Testing Compression Encodings
If you decide to manually specify column encodings, you might want to test different encodings with your data.
We recommend that you use the COPY command to load data whenever possible, and allow the COPY command to choose the optimal encodings based on your data. Alternatively, you can use the ANALYZE COMPRESSION command to view the suggested encodings for existing data. For details about applying automatic compression, see Loading Tables with Automatic Compression.

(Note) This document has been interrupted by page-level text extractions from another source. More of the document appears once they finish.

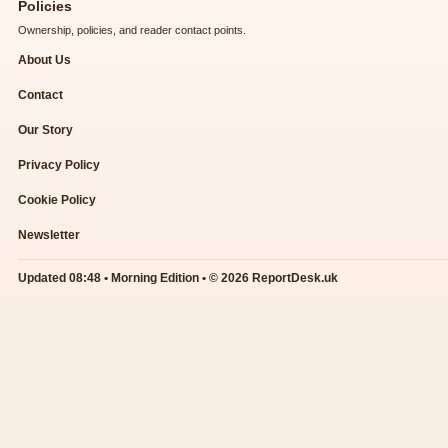
Policies
Ownership, policies, and reader contact points.
About Us
Contact
Our Story
Privacy Policy
Cookie Policy
Newsletter
Updated 08:48 • Morning Edition • © 2026 ReportDesk.uk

To perform a meaningful test of data compression, you need a large number of rows. For this example, we will create a table and insert rows by using a statement that selects from two tables; VENUE and LISTING. We will leave out the WHERE clause that would normally join the two tables; the result is that each row in the VENUE table is joined to all of the rows in the LISTING table, for a total of over 32 million rows. This is known as a Cartesian join and normally is not recommended, but for this purpose, it is a convenient method of creating a lot of rows. If you have an existing table with data that you want to test, you can skip this step.

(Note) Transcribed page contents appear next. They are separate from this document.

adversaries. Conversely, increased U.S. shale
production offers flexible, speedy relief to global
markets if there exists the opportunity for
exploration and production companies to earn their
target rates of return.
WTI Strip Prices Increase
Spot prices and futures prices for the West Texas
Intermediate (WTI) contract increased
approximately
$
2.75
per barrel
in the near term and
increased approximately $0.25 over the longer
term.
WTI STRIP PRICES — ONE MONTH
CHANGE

After we have a table with sample data, we create a table with seven columns, each with a different compression encoding: raw, bytedict, lzo, runlength, text255, text32k, and zstd. We populate each column with exactly the same data by executing an INSERT command that selects the data from the first table.
To test compression encodings:
(Optional) First, we'll use a Cartesian join to create a table with a large number of rows. Skip this step if you want to test an existing table.Copy
create table cartesian_venue( venueid smallint not null distkey sortkey, venuename varchar(100), venuecity varchar(30), venuestate char(2), venueseats integer); insert into cartesian_venue select venueid, venuename, venuecity, venuestate, venueseats from venue, listing;
Next, create a table with the encodings that you want to compare.Copy
create table encodingvenue ( venueraw varchar(100) encode raw, venuebytedict varchar(100) encode bytedict, venuelzo varchar(100) encode lzo, venuerunlength varchar(100) encode runlength, venuetext255 varchar(100) encode text255, venuetext32k varchar(100) encode text32k), venuezstd varchar(100) encode zstd);
Insert the same data into all of the columns using an INSERT statement with a SELECT clause.Copy
insert into encodingvenue select venuename as venueraw, venuename as venuebytedict, venuename as venuerunlength, venuename as venuetext32k, venuename as venuetext255, venuename as venuezstd from cartesian_venue;
Verify the number of rows in the new table.Copy
select count(*) from encodingvenue count ---------- 38884394 (1 row)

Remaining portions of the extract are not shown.